## Assignment
Apart from the images, the records below need to be copied exactly.

## Records shown

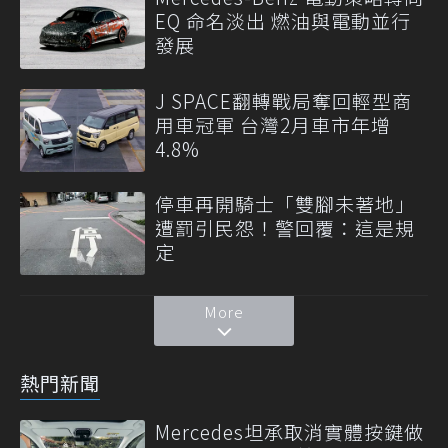
EQ 命名淡出 燃油與電動並行
發展
J SPACE翻轉戰局奪回輕型商
用車冠軍 台灣2月車市年增
4.8%
停車再開騎士「雙腳未著地」
遭罰引民怨！警回覆：這是規
定
More
熱門新聞
Mercedes坦承取消實體按鍵做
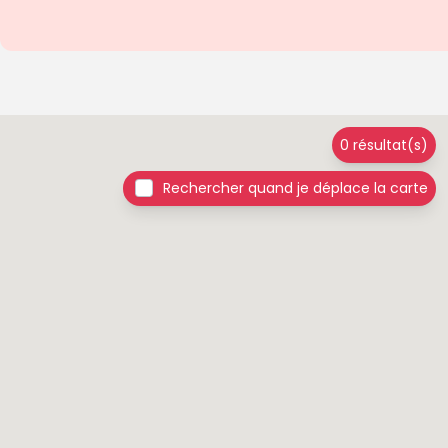
0 résultat(s)
Rechercher quand je déplace la carte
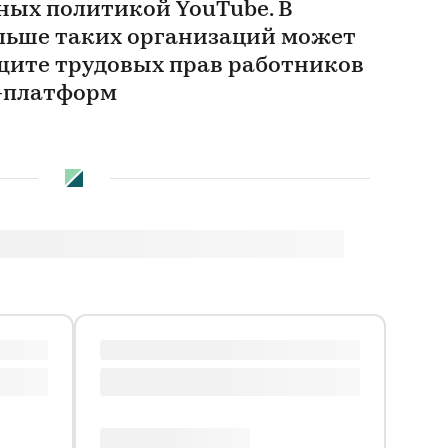
ных политикой YouTube. В
льше таких организаций может
щите трудовых прав работников
-платформ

## Solution
EQ 命名淡出 燃油與電動並行
發展
J SPACE翻轉戰局奪回輕型商
用車冠軍 台灣2月車市年增
4.8%
停車再開騎士「雙腳未著地」
遭罰引民怨！警回覆：這是規
定
More
熱門新聞
Mercedes坦承取消實體按鍵做
0 résultat(s)
Rechercher quand je déplace la carte
ных политикой YouTube. В
льше таких организаций может
щите трудовых прав работников
-платформ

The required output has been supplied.